“Las palabras pueden ser como pequeñas dosis de arsénico; se tragan sin notarlo. Parecen inofensivas y luego el veneno hace su efecto”, palabras de Víctor Klemperer en 1947 al analizar el nazismo en Alemania.
En Chile el lenguaje político está cargado de etiquetas: “traidores”, “violentistas”, “vendidos”, “extremos”, “radicales”, “inútiles”, “corruptos”. Más que buscar y promover el diálogo, los discursos están diseñados para dividir y desacreditar atrapando a la ciudadanía entre la desconfianza y el miedo, donde los matices propios de una sociedad democrática desaparecen. No parece grave en el día a día, pero va erosionando la convivencia democrática, y lo peor, se normaliza.
Este lenguaje corrosivo tiene un efecto devastador: las personas comienzan a celebrar la “mano dura”, aunque nadie aclare su significado. El diálogo ciudadano y la participación se miran con sospecha, como si fueran amenazas a la estabilidad mientras esta última es glorificada. Se instala así una narrativa que se vende como consenso, cuando en realidad es miedo, comodidad y resignación.
Lo que vemos en el siglo XXI, es que las democracias no se están derrumbando con un golpe estridente, sino que se desgastan lentamente. El lenguaje juega aquí un papel decisivo: moldea percepciones, normaliza arbitrariedades y presenta la pérdida de libertades como actos de renovación o estabilidad. Palabra tras palabra, se va anestesiando a la ciudadanía que ya no cree en nada.
El país va en esa dirección, pero aún se puede detener si rompemos el silencio atreviéndonos a denunciar que una de las causas es el deterioro del Estado de Derecho y que las consecuencia del uso de este lenguaje tóxico es desestabilizadora. Debemos ser capaces de recuperar la institucionalidad, la cordura y el respeto porque en política, no todo vale para acceder al poder.
La estabilidad no se conquistará con el triunfo de un extremo sobre el otro. Esta solo es posible viviendo bajo un verdadero Estado de Derecho.
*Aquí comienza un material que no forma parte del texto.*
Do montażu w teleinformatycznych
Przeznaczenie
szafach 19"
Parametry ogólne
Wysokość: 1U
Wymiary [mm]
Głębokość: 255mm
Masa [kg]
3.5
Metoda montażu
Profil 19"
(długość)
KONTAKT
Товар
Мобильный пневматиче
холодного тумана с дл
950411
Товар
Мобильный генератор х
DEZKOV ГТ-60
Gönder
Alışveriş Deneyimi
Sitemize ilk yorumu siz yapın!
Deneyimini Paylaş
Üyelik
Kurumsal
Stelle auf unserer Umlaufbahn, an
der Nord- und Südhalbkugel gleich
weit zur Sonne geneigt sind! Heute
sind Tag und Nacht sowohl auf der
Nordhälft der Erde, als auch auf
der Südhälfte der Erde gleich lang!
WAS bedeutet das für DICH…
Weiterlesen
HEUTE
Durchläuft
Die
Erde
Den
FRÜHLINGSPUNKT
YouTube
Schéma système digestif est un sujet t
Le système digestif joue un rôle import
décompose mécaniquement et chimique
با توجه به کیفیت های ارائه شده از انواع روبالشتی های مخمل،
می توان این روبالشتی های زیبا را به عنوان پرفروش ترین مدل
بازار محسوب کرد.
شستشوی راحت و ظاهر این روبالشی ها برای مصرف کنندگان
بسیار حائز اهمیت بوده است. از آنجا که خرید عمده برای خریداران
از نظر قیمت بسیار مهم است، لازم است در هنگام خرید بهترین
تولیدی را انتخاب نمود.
El problema radica en que este parece no aplicarse con la misma fuerza a quienes ostentan el poder. Aun así, hay señales de que la institucionalidad está funcionando mejor: la reciente remoción de Verónica Sabaj, ministra de la Corte de Apelaciones de Santiago; el desafuero de diputados como Mauricio Ojeda, Francisco Pulgar y Catalina Pérez; los procesos que involucran a connotados abogados y empresarios; o el encarcelamiento de mafiosos lideres del organizaciones criminales, demuestran que las instituciones pueden alcanzar incluso a quienes parecían intocables. Son hechos que, lejos de debilitar la democracia, la fortalecen porque confirman que nadie está por sobre la ley.
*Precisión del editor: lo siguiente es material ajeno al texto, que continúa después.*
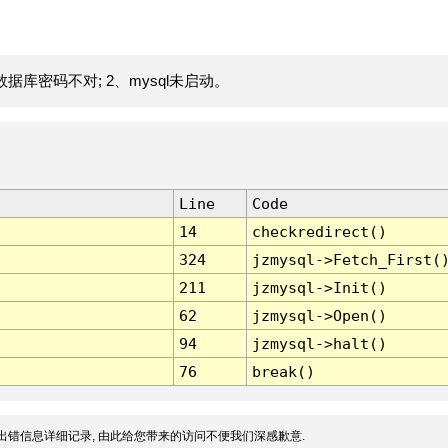
据库密码不对; 2、mysql未启动。
Line
Code
14
checkredirect()
324
jzmysql->Fetch_First(
211
jzmysql->Init()
62
jzmysql->Open()
94
jzmysql->halt()
76
break()
出错信息详细记录, 由此给您带来的访问不便我们深感歉意.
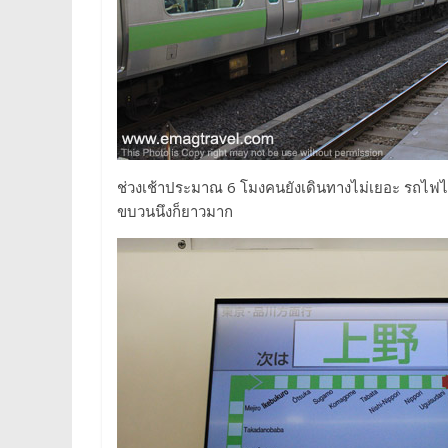
ช่วงเช้าประมาณ 6 โมงคนยังเดินทางไม่เยอะ รถไฟไม่
ขบวนนึงก็ยาวมาก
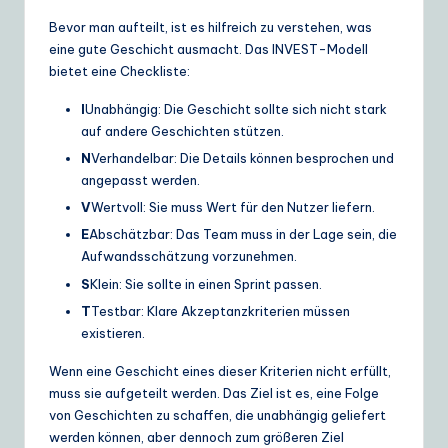
Bevor man aufteilt, ist es hilfreich zu verstehen, was
eine gute Geschicht ausmacht. Das INVEST-Modell
bietet eine Checkliste:
I
Unabhängig: Die Geschicht sollte sich nicht stark
auf andere Geschichten stützen.
N
Verhandelbar: Die Details können besprochen und
angepasst werden.
V
Wertvoll: Sie muss Wert für den Nutzer liefern.
E
Abschätzbar: Das Team muss in der Lage sein, die
Aufwandsschätzung vorzunehmen.
S
Klein: Sie sollte in einen Sprint passen.
T
Testbar: Klare Akzeptanzkriterien müssen
existieren.
Wenn eine Geschicht eines dieser Kriterien nicht erfüllt,
muss sie aufgeteilt werden. Das Ziel ist es, eine Folge
von Geschichten zu schaffen, die unabhängig geliefert
werden können, aber dennoch zum größeren Ziel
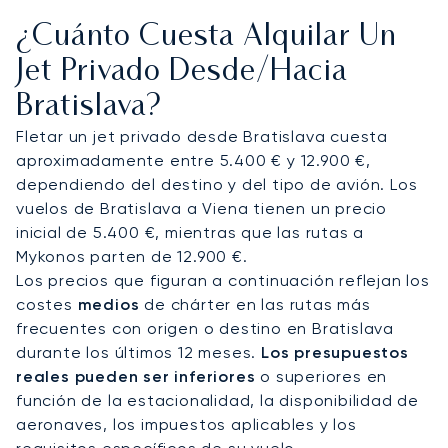
de larga distancia, muchos viajeros también
¿Cuánto Cuesta Alquilar Un
utilizan el Aeropuerto Internacional de Viena, a
menos de una hora de distancia, que ofrece una
Jet Privado Desde/hacia
mayor disponibilidad de slots, servicios FBO de
Bratislava?
primer nivel y amplias conexiones
intercontinentales. Cada viaje se personaliza
Fletar un jet privado desde Bratislava cuesta
según las prioridades del cliente, ya sea para una
aproximadamente entre 5.400 € y 12.900 €,
llegada discreta a la Incheba Expo, un crucero por
dependiendo del destino y del tipo de avión. Los
el Danubio o una partida de golf en el Penati Golf
vuelos de Bratislava a Viena tienen un precio
Resort. Los traslados con chófer garantizan una
inicial de 5.400 €, mientras que las rutas a
llegada impecable a hoteles y fincas rurales.
Mykonos parten de 12.900 €.
Los precios que figuran a continuación reflejan los
Con dos décadas de experiencia, LunaJets
costes
medios
de chárter en las rutas más
ofrece seguridad certificada por Argus®, precios
frecuentes con origen o destino en Bratislava
transparentes y servicios de chárter flexibles,
durante los últimos 12 meses.
Los presupuestos
reconocidos en toda Europa y más allá. En
reales pueden ser inferiores
o superiores en
Bratislava, esto se traduce en gestionar vuelos
función de la estacionalidad, la disponibilidad de
con poca antelación para reuniones de negocios,
aeronaves, los impuestos aplicables y los
organizar traslados privados a bodegas en la ruta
La defensa de la democracia y de las libertades requiere atreverse a sacar la voz, aunque la narrativa dominante busque aplastarla. Cada vez que alguien se anima a disentir, a señalar lo que otros callan, a llamar injusticia a la injusticia y mentira a la mentira, abre un espacio de aire fresco en medio de la asfixia discursiva. Reconocer los avances, por pequeños que sean es un paso en la dirección correcta.
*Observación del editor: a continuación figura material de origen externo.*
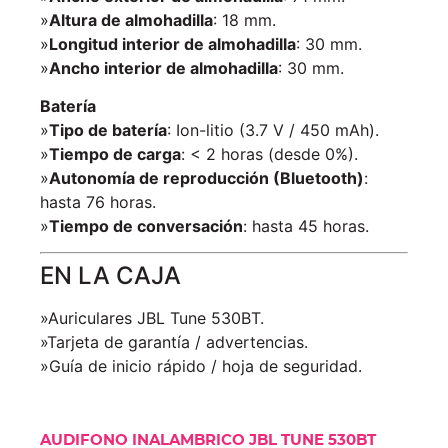
»
Altura de almohadilla
: 18 mm.
»
Longitud interior de almohadilla
: 30 mm.
»
Ancho interior de almohadilla
: 30 mm.
Batería
»
Tipo de batería
: Ion-litio (3.7 V / 450 mAh).
»
Tiempo de carga
: < 2 horas (desde 0%).
»
Autonomía de reproducción (Bluetooth)
:
hasta 76 horas.
»
Tiempo de conversación
: hasta 45 horas.
EN LA CAJA
»Auriculares JBL Tune 530BT.
»Tarjeta de garantía / advertencias.
»Guía de inicio rápido / hoja de seguridad.
AUDIFONO INALAMBRICO JBL TUNE 530BT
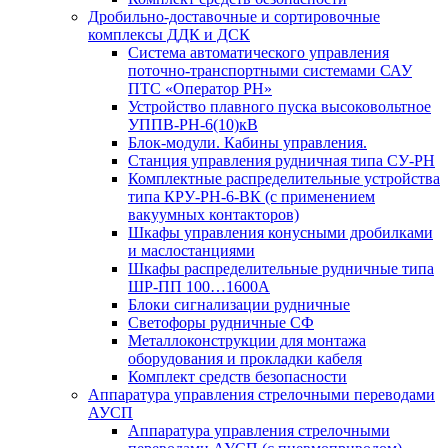
Дробильно-доставочные и сортировочные
комплексы ДДК и ДСК
Система автоматического управления
поточно-транспортными системами САУ
ПТС «Оператор РН»
Устройство плавного пуска высоковольтное
УППВ-РН-6(10)кВ
Блок-модули. Кабины управления.
Станция управления рудничная типа СУ-РН
Комплектные распределительные устройства
типа КРУ-РН-6-ВК (с применением
вакуумных контакторов)
Шкафы управления конусными дробилками
и маслостанциями
Шкафы распределительные рудничные типа
ШР-ПП 100…1600А
Блоки сигнализации рудничные
Светофоры рудничные СФ
Металлоконструкции для монтажа
оборудования и прокладки кабеля
Комплект средств безопасности
Аппаратура управления стрелочными переводами
АУСП
Аппаратура управления стрелочными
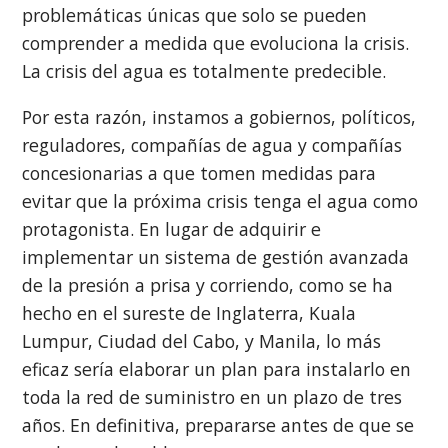
problemáticas únicas que solo se pueden
comprender a medida que evoluciona la crisis.
La crisis del agua es totalmente predecible.
Por esta razón, instamos a gobiernos, políticos,
reguladores, compañías de agua y compañías
concesionarias a que tomen medidas para
evitar que la próxima crisis tenga el agua como
protagonista. En lugar de adquirir e
implementar un sistema de gestión avanzada
de la presión a prisa y corriendo, como se ha
hecho en el sureste de Inglaterra, Kuala
Lumpur, Ciudad del Cabo, y Manila, lo más
eficaz sería elaborar un plan para instalarlo en
toda la red de suministro en un plazo de tres
años. En definitiva, prepararse antes de que se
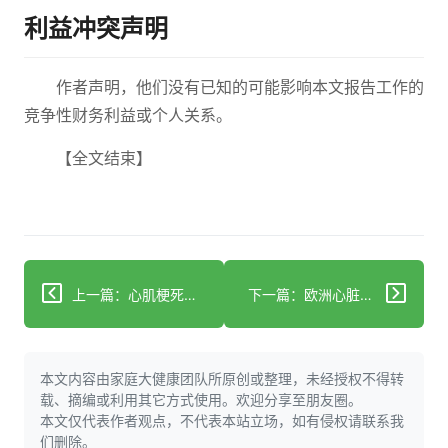
利益冲突声明
作者声明，他们没有已知的可能影响本文报告工作的
竞争性财务利益或个人关系。
【全文结束】
上一篇：心肌梗死后心理困扰：美国心脏协会科学声明
下一篇：欧洲心脏病学会支持心脏瓣膜疾病更少侵入性治疗
本文内容由家庭大健康团队所原创或整理，未经授权不得转
载、摘编或利用其它方式使用。欢迎分享至朋友圈。
本文仅代表作者观点，不代表本站立场，如有侵权请联系我
们删除。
La democracia muere con el lenguaje tóxico y el silencio de los ciudadanos, pero revive con la palabra valiente y el diálogo abierto. Defenderla no es tarea de héroes solitarios, sino de comunidades que se organizan y hablan en plural. En la medida en que nos atrevamos a usar las palabras para construir, escuchar y disentir, las democracias tendrán siempre un futuro.